*** Task inputs ***

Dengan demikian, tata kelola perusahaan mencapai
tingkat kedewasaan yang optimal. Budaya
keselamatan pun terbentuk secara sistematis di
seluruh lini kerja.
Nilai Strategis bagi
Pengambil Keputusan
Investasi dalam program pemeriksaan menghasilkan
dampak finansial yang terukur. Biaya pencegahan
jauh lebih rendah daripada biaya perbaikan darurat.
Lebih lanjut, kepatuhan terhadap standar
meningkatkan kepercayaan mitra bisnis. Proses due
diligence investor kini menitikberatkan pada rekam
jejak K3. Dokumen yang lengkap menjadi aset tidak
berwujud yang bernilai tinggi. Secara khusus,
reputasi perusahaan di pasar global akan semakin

*** End of Task inputs ***
*** Task inputs ***

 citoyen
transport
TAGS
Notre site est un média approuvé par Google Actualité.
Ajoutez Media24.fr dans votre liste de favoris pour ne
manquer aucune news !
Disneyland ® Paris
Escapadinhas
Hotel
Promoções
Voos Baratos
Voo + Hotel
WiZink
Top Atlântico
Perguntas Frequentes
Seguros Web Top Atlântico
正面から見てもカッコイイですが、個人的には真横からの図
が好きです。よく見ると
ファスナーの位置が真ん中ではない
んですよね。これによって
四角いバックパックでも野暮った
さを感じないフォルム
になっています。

*** End of Task inputs ***

*Required action:*
Out of the data above, set down the lines from the one with "meningkatkan kepercayaan mitra" to the one with "reputasi perusahaan di", both included, exactly as written and with no additions.

*Answer box:*
meningkatkan kepercayaan mitra bisnis. Proses due
diligence investor kini menitikberatkan pada rekam
jejak K3. Dokumen yang lengkap menjadi aset tidak
berwujud yang bernilai tinggi. Secara khusus,
reputasi perusahaan di pasar global akan semakin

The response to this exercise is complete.